What the exercise asks: Find the line with "ilusión de avanzar" in the entries below. Repeat it, every following line, and the line with "a octavos de final del torneo continental.", exactly and with nothing added.

[Page images and extracted text]
********
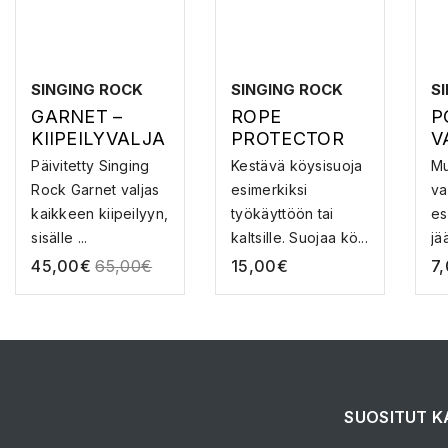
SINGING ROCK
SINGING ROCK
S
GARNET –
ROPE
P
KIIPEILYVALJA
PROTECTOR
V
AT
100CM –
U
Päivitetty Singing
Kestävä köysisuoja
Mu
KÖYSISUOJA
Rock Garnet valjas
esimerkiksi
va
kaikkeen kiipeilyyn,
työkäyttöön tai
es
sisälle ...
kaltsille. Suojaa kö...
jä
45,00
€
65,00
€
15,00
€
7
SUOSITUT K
********
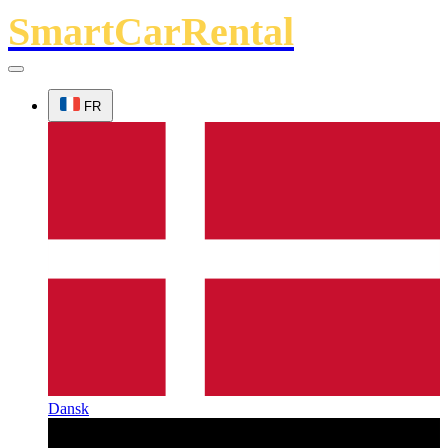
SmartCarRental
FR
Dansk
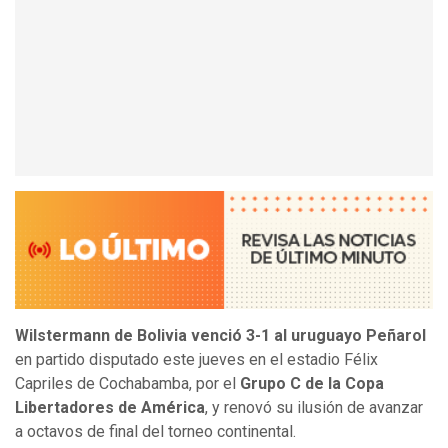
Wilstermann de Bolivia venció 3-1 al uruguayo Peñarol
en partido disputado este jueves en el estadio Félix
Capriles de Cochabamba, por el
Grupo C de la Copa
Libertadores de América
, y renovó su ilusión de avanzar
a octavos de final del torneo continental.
********
Output for this task:
, y renovó su ilusión de avanzar
a octavos de final del torneo continental.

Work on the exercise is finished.